The EU finances new project on responsible research and innovation

A new research project funded by the EU aims at promoting Responsible Research and Innovation and open science practices in research institutions within biosciences. The goal is to involve various stakeholders in society in the research so that research and future technologies are in accordance with the values and needs of society.

Test tube
Photo: Aarhus University
[Translate to English:] Evanthia Schmidt
[Translate to English:] Foto: Aarhus Universitet

The Danish Centre for Studies in Research and Research Policy (CFA) is a partner in a new project that has received a grant from the EU research programme Horizon 2020. At CFA, the project entitled RESponsible research and innovation grounding practices in BIOSciences (RESBIOS) is headed by Evanthia K. Schmidt.

The aim of the project is to raise awareness on Responsible Research and Innovation (RRI) in the field of biosciences in Europe.

“The European Commission operates with the RRI concept because the EU calls attention to stronger linkages and increased interaction between research and society. RRI implies that societal actors (researchers, policy makers, citizens, business, etc.) work together during the whole research and innovation process in order to better align both the process and its outcomes with the values, needs and expectations of society. RRI is implemented as a package that includes multi-actor public engagement in research and innovation, enabling easier access to scientific results, the take up of gender and ethics in the research and innovation content and process, and formal and informal science education. Societal challenges can be addressed in a more sustainable way if all stakeholders are involved in the research and innovation process,” says Evanthia K. Schmidt, associate professor at CFA at the Department of Political Science.

Experienced institutions to support others getting started
11 European countries are involved in the project, which will create a learning environment where research institutions that are experienced in the RRI area act as mentors for research institutions that will start implementing RRI actions.

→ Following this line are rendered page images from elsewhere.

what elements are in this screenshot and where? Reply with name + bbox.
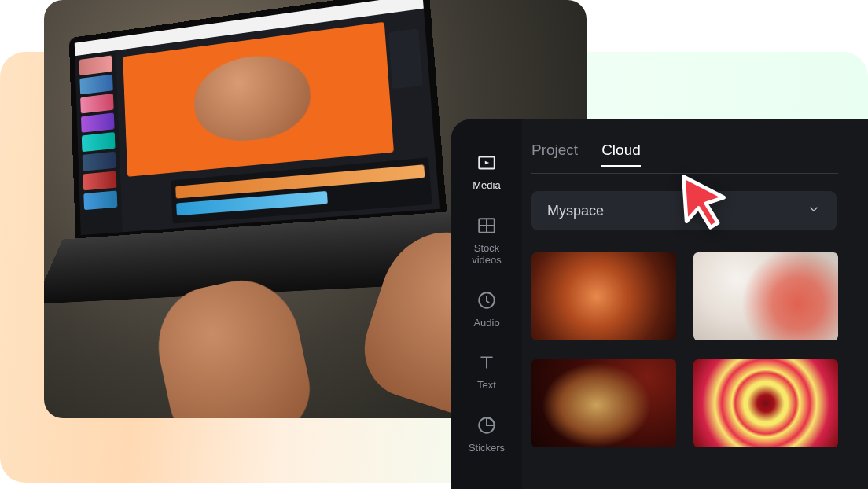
chevron-down-icon <box>807 202 821 220</box>
sidenav-item-audio[interactable]: Audio <box>460 290 513 329</box>
media-library-panel: Media Stock videos Audio Text Stickers <box>451 119 868 489</box>
cloud-thumbnail[interactable] <box>693 359 838 447</box>
editor-sidenav: Media Stock videos Audio Text Stickers <box>451 119 522 489</box>
dropdown-selected-label: Myspace <box>547 203 604 219</box>
stickers-icon <box>476 415 497 436</box>
sidenav-item-stickers[interactable]: Stickers <box>460 415 513 454</box>
sidenav-label: Audio <box>473 317 499 329</box>
media-icon <box>476 153 497 173</box>
media-tabs: Project Cloud <box>522 142 868 173</box>
sidenav-label: Stickers <box>469 442 505 454</box>
text-icon <box>476 352 497 373</box>
cloud-thumbnail[interactable] <box>531 359 676 447</box>
cloud-thumbnail-grid <box>522 252 868 447</box>
sidenav-item-text[interactable]: Text <box>460 352 513 392</box>
tab-project[interactable]: Project <box>531 142 578 167</box>
cloud-space-dropdown[interactable]: Myspace <box>531 191 837 230</box>
cloud-thumbnail[interactable] <box>531 252 676 340</box>
sidenav-label: Stock videos <box>460 242 513 267</box>
tabs-underline <box>531 173 838 174</box>
panel-main: Project Cloud Myspace <box>522 119 868 489</box>
cloud-thumbnail[interactable] <box>693 252 838 340</box>
sidenav-label: Text <box>477 379 496 392</box>
sidenav-item-media[interactable]: Media <box>460 153 513 192</box>
stock-videos-icon <box>476 215 497 236</box>
sidenav-label: Media <box>473 179 500 192</box>
audio-icon <box>476 290 497 311</box>
tab-cloud[interactable]: Cloud <box>601 142 641 167</box>
sidenav-item-stock-videos[interactable]: Stock videos <box>460 215 513 267</box>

“The mentor institutions have previously participated in a Horizon 2020 RRI project, and the idea is that they will pass on their experiences to the newcomers,” says Evanthia K. Schmidt.

“It makes good sense to promote RRI within the biosciences as we are dealing with an interdisciplinary field where many stakeholders are involved in the complex process of research production, and where we need to make the results more accessible to society and citizens. RRI can address some of the societal concerns related to research and innovation in the biosciences, and the risks involved in the research production and outcome. In that way, RRI can help us handle the challenges this sector faces and how we balance the pros and cons of innovation and future technologies, creating value for society in an ethical and responsible way,” she says.


The project is funded by the Science with and for Society programme under Horizon 2020 and has a budget of 2.5 million EUR.